The task →
Write out, exactly and in full, the records given below, but not their pictures.

[[ Exercise inputs open ]]

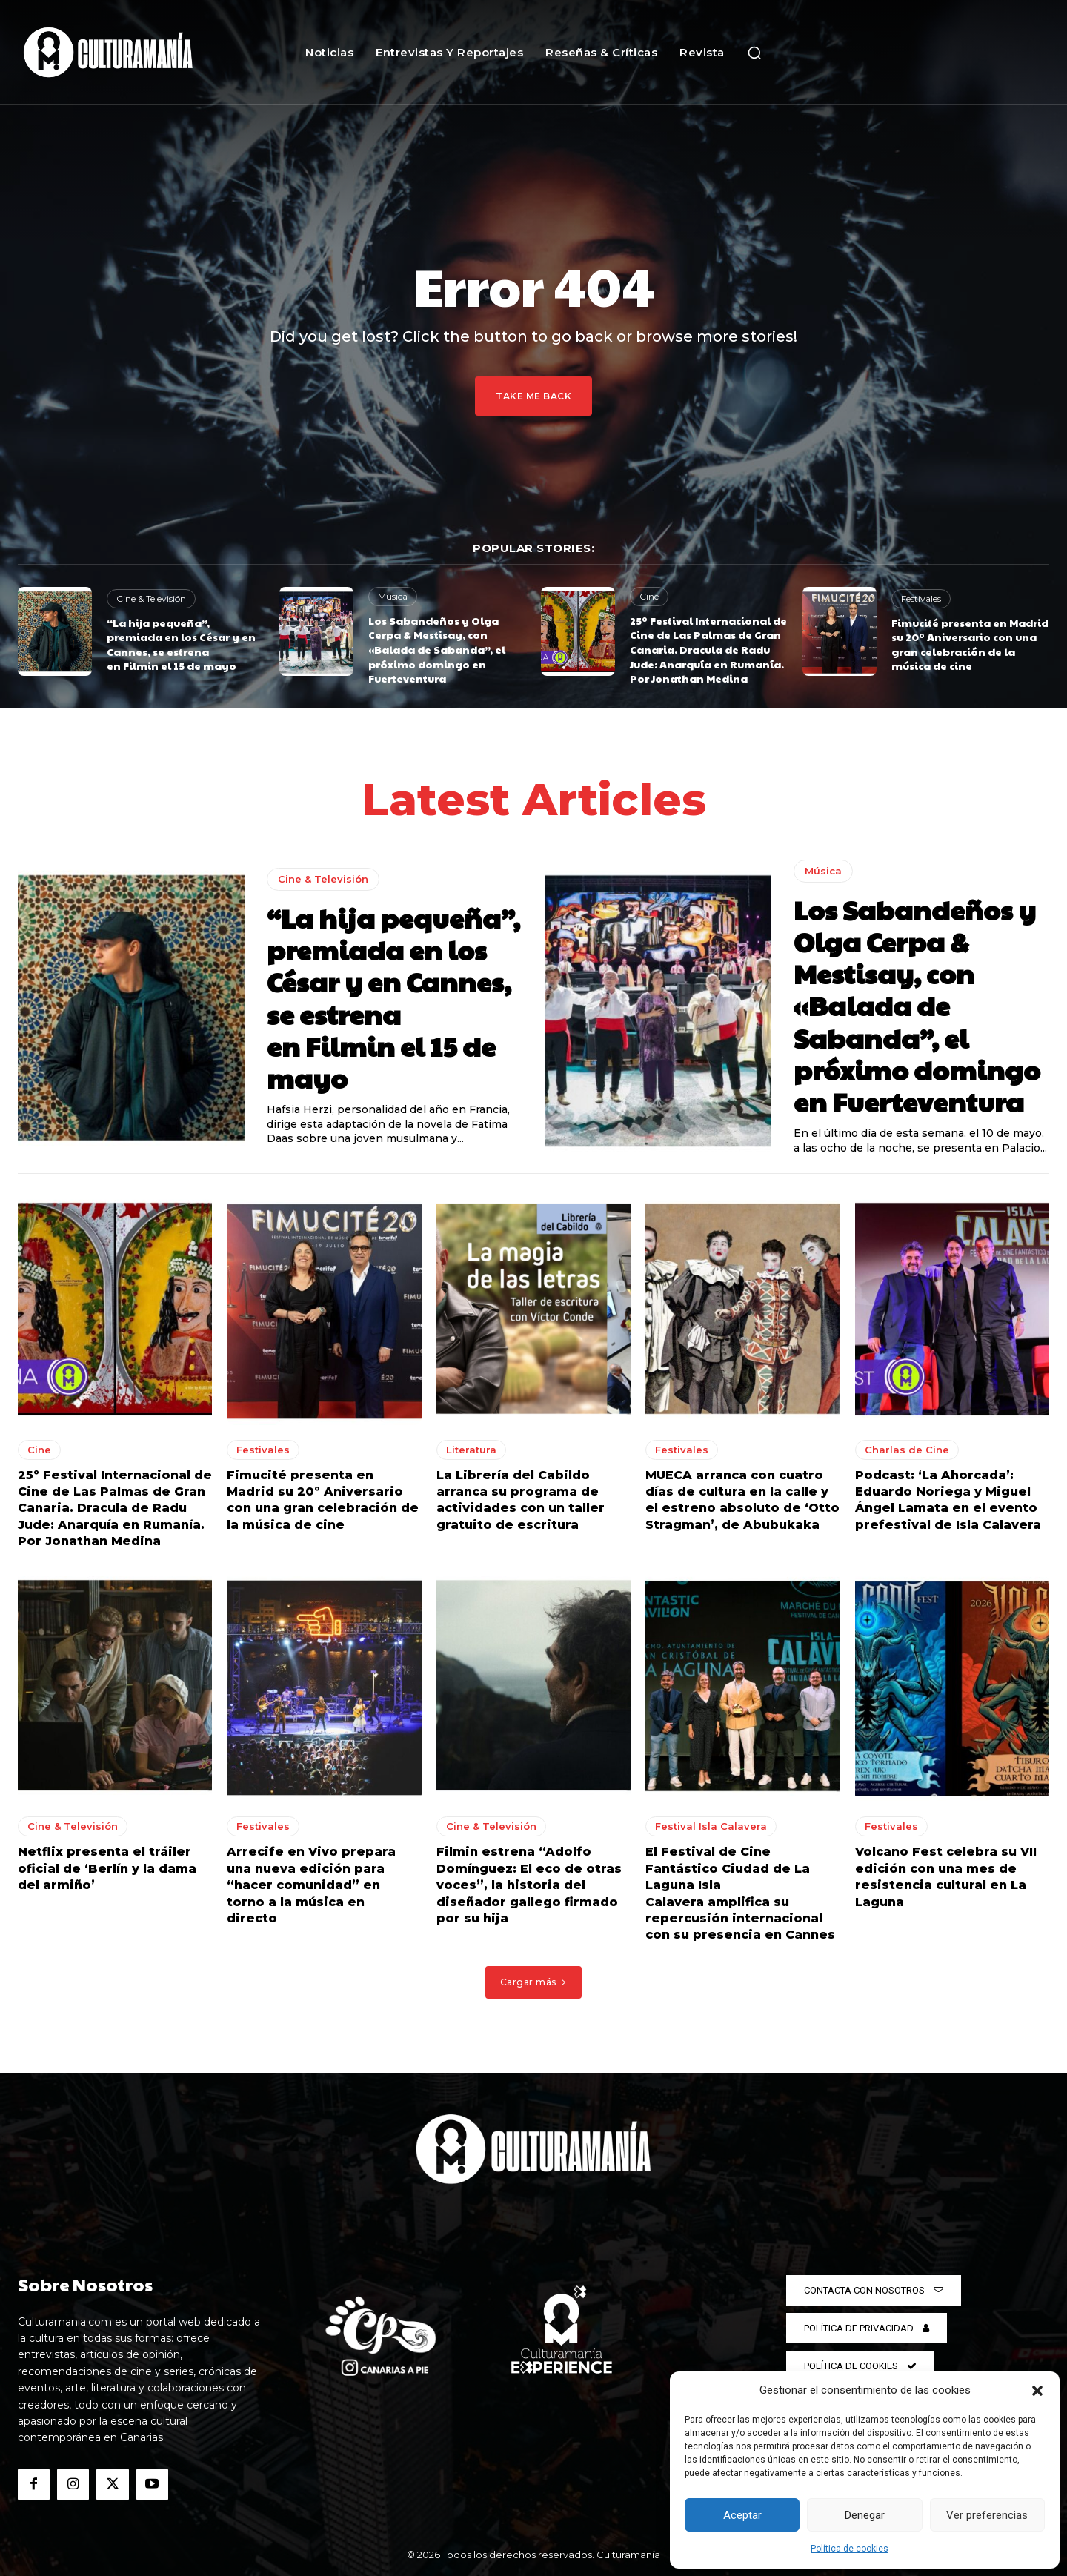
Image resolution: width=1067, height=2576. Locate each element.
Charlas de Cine (907, 1449)
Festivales (921, 598)
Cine (649, 596)
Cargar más (534, 1982)
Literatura (471, 1449)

[[ Exercise inputs closed ]]

Response →
Image resolution: width=1067, height=2576. Locate each element.
Charlas de Cine (907, 1449)
Festivales (921, 598)
Cine (649, 596)
Cargar más (534, 1982)
Literatura (471, 1449)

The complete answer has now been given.